George R. R. Martin não é John R.R. Tolkien.


Não entendam esta afirmação apenas como uma crítica mas também com um elogio.

Tolkien foi o pai e o precursor de um estilo, obreiro de uma das mais importantes heranças literárias do século XX e da humanidade, digno de ombrear com outros tecedores de mundos dignos de nota. George Martin, pelo menos até o momento, não deu origem a nenhum estilo, antes se sentiu inspirado por muitos.

Mas Martin também não seguiu cegamente as peugadas do pai e de sua prol (e foram uma legião), antes tem consistentemente aberto os seus trilhos, sem medo de encontrar um ou outro abismo sobre o qual teimosamente insiste em construir uma ponte. E esta é uma das forças maiores de George Martin: unir mundos (literários) de uma forma fresca.

O mundo que Martin criou não foge ao sonho de muitos dos que avidamente lêem este tipo de romance com vários epítetos: Alta Fantasia; Romance de Cavalaria; etc. Mas fá-lo de uma forma idiossincrática, deixando o universo respirar lenta e pausadamente antes de o mergulhar no deslumbramento do fantástico. O primeiro volume das “Crónicas de Gelo e Fogo” chamado “A Guerra dos Tronos” (que em Portugal foi dividido em dois pela editora Saída de Emergência) não possui quase nenhuma referência ou episódio sobrenatural. Antes imiscui-se de uma forma conhecedora nos meandros de um mundo medieval onde a intriga palaciana é rainha e senhora (o trocadilho é intencional).

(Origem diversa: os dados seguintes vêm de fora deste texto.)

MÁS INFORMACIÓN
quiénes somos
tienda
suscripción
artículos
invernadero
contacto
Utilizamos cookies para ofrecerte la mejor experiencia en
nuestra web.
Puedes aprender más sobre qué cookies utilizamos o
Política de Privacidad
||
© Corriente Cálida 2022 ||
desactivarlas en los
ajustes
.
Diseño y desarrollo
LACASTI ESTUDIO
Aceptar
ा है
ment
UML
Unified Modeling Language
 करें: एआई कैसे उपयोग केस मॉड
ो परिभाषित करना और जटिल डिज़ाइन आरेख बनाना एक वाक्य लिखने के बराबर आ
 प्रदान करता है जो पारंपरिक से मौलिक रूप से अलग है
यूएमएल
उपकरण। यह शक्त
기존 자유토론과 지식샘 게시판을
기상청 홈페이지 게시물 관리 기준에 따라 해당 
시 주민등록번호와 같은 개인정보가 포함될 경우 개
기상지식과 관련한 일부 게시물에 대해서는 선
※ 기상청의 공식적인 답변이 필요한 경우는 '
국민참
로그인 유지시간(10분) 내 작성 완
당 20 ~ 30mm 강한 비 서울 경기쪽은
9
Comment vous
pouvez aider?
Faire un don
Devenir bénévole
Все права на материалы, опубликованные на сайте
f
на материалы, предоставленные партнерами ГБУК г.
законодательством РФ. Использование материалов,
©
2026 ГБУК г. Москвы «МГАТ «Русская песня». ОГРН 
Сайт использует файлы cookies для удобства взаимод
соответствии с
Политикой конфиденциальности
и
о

Os vários intervenientes (e Martin recorre ao recurso estilístico de cada capítulo ser contado no ponto de vista de um dos seus personagens) perdem-se em rebuscados enredos de busca incessante e tão humana por poder, justificando-o por uma miríade de razões mas sempre com o intuito vergonhosamente egoísta: conseguir mais para mim, para a sobrevivência que, ironicamente, acaba abruptamente. Com o cravar de um punhal, figurativo e não só, nas costas.

Martin excede-se nestes retorcidos caminhos, agarrando o leitor de forma voyeurista. Os seus personagens não são excessos de bravura e nobreza. É raro um que o seja. E, ainda assim, insistimos em vê-los em cair...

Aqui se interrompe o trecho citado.